- Sharma in 1989
- Born: 13 August 1964 Bombay, Maharashtra, India
- Died: 10 December 1996 (aged 32) New York City, U.S
- Other name: Richa Sharma Dutt
- Occupations: Actress; model;
- Years active: 1985–1987
- Notable work: Hum Naujawan (1985)
- Spouse: Sanjay Dutt ​(m. 1987)​
- Children: 1

= Richa Sharma (actress) =

Indian film actress (1964–1996)

Richa Sharma (6 August 1964 – 13 December 1996), also known by her married name Richa Sharma Dutt, was an Indian actress and model who worked in Bollywood.

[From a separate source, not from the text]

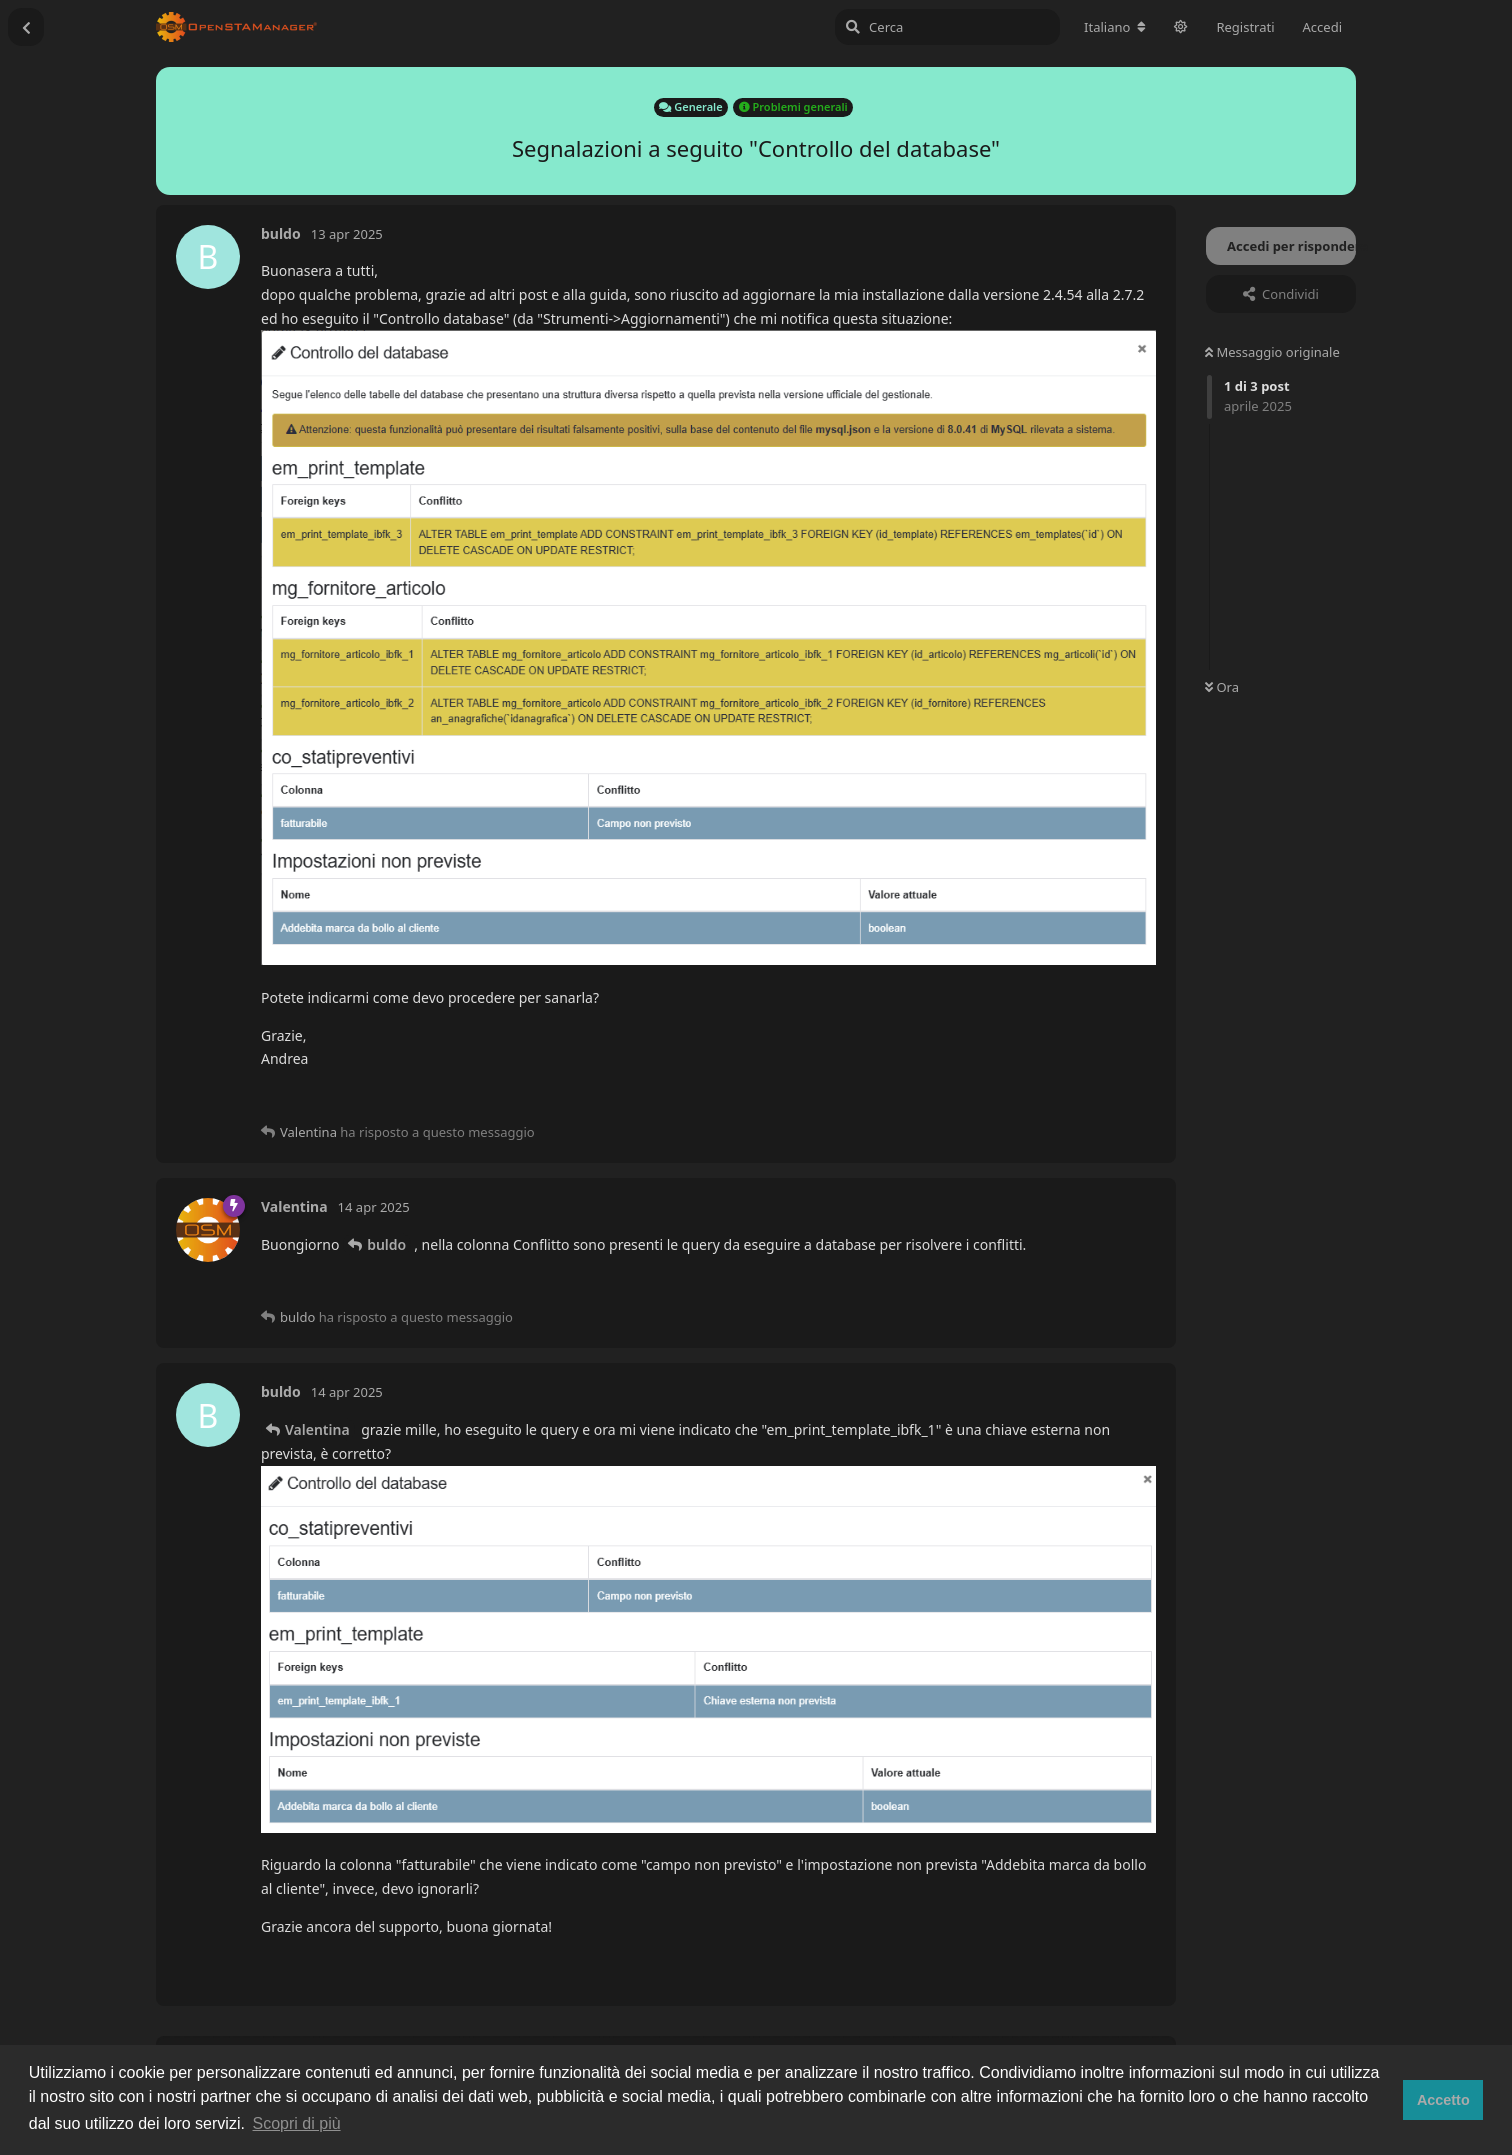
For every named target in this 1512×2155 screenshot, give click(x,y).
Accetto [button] (1443, 2100)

She married Sanjay Dutt in 1987 and died of a brain tumour in 1996.

== Career ==
Sharma had approached Dev Anand at a film shoot wanting to be cast as his next heroine but was too young. Dev promised her that he would cast her once she grew older, he then eventually gave her a break with Hum Naujawan in 1985. She next went on to act in several films like Anubhav, Insaaf Ki Awaaz, Sadak Chhap and Aag Hi Aag in 1987.

==Filmography==

Year: Film; Role; Language; Notes
1985: Hum Naujawan; Rashmi; Hindi; Debut film
1986: Anubhav; Bijli
Insaaf Ki Awaaz: Renu
1987: Sadak Chhap; Natasha
Aag Hi Aag: Tulsi Singh; Last film

== Personal life and death ==
Sharma married Bollywood actor, Sanjay Dutt in New York City, United States in 1987. The couple had a daughter, Trishala Dutt. Within two years of marriage, she was diagnosed with a brain tumour. Sharma died at her parents' home in New York on 10 December 1996.